* [What is required]: Go to the line holding "Eine pharmazeutische Prüfung" in the entries below and write out exactly every line down to and including the line holding "Wechselwirkungschecks und die".

* [Record excerpts]:
━━━━━━━━━━━━━━━━━━━━

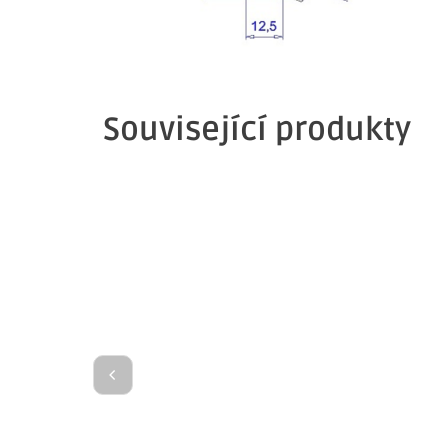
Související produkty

━━━━━━━━━━━━━━━━━━━━

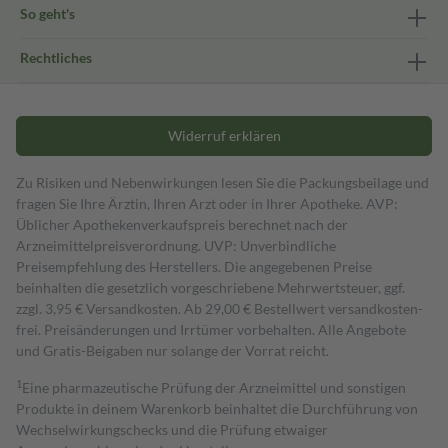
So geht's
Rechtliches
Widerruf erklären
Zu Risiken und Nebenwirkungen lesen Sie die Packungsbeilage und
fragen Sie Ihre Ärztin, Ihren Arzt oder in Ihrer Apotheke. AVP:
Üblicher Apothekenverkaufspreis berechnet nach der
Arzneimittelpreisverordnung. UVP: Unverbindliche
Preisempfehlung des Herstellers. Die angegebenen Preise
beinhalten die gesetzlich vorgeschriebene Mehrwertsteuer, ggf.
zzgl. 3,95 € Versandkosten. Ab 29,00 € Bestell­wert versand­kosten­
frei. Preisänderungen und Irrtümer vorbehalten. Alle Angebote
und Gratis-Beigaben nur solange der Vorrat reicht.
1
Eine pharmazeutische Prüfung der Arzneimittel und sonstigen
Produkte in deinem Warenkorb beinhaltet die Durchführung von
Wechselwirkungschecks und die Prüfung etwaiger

━━━━━━━━━━━━━━━━━━━━

* [Solution to this problem]:
Eine pharmazeutische Prüfung der Arzneimittel und sonstigen
Produkte in deinem Warenkorb beinhaltet die Durchführung von
Wechselwirkungschecks und die Prüfung etwaiger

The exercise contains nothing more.